Plutôt que le levier « consommation », vous préférez donc le levier « transition » ?

Oui ! Une transition vers une société du bien vivre, le « buen vivir » (1). C’est sur cette base que peuvent se dessiner des changements profonds de consommation avec une marche en avant vers davantage de qualité. Je pense à l’alimentation, la santé, les médicaments… Il s’agit aussi d’une lutte réelle contre l’obsolescence programmée avec la mise en œuvre d’économie circulaire, de fonctionnalité, une systématisation du recyclage. Et par ailleurs, ce temps ainsi libéré permettrait ce que Arendt appelait « la logique de l’œuvre », c’est-à-dire la possibilité de réaliser des aspirations collectives ou individuelles non forcément marchandes mais créatrices de valeur au sens de « force de vie ». Il y a là une vraie cohérence me semble-t-il. On a enfin, dans cette logique-là, moins besoin de compenser notre mal-être par une hyperconsommation de quoi que ce soit. Du coup, on détend la pression exercée sur le climat ou la biodiversité.

Vous parlez donc d’un nouveau projet de société ?

Oui ! Regardez la période de l’Occupation.
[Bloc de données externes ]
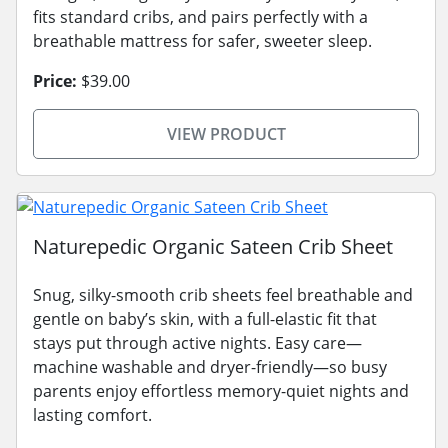
fits standard cribs, and pairs perfectly with a
breathable mattress for safer, sweeter sleep.
Price:
$39.00
VIEW PRODUCT
Naturepedic Organic Sateen Crib Sheet
Snug, silky-smooth crib sheets feel breathable and
gentle on baby’s skin, with a full-elastic fit that
stays put through active nights. Easy care—
machine washable and dryer-friendly—so busy
parents enjoy effortless memory-quiet nights and
lasting comfort.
Dans des conditions infiniment plus difficiles à l’époque et malgré la crainte d’être arrêtés, torturés, exécutés, des groupes humains très divisés ont été capables d’imaginer et d’organiser la Résistance… Ce mouvement a donné lieu à un pacte social qui dure depuis plusieurs décennies ! Oui, je me dis que nous pourrions à notre tour concentrer nos efforts pour imaginer un nouveau pacte social. Nous y serons contraints dans tous les cas ! Ce que nous n’avons pu construire quand il était encore temps – je parle là d’un développement durable –, nous allons devoir le faire sous la contrainte, et je parle là de résilience. Il n’y a aucun doute : notre modèle est insoutenable.
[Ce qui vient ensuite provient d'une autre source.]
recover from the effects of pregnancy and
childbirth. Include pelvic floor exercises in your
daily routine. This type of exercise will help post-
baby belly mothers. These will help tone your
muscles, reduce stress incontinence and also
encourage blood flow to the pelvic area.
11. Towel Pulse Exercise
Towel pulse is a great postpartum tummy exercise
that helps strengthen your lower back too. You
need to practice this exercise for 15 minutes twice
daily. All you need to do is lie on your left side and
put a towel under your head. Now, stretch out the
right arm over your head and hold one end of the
Et, pour cela, il faut multiplier les petites révolutions ?

Aujourd’hui, toutes nos courbes sont exponentielles. Il faut s’attendre à ce qu’elles se mettent à chuter brutalement. N’importe quel responsable politique devrait passer la moitié de son temps et de son énergie à travailler sur des plans B dans tous les domaines. Je ne prends qu’un exemple de révolution : la voiture. Regardez comment sa fonction utilitaire est en train de l’emporter ! Une voiture est immobile et vide 95% de son temps d’existence. Pourquoi donc en posséder encore une et ne pas, notamment, la partager ? Idem pour les modes d’alimentation ou de santé. Le « bien vivre » est certes une belle aspiration, mais il a une fonction économique et écologique. —

(1) Concept de la langue et des peuples quechua, qui peut être traduit par « le bien-vivre ». Ce principe a été adopté dans les constitutions d’Equateur, en 2008, et de la Bolivie, en 2009.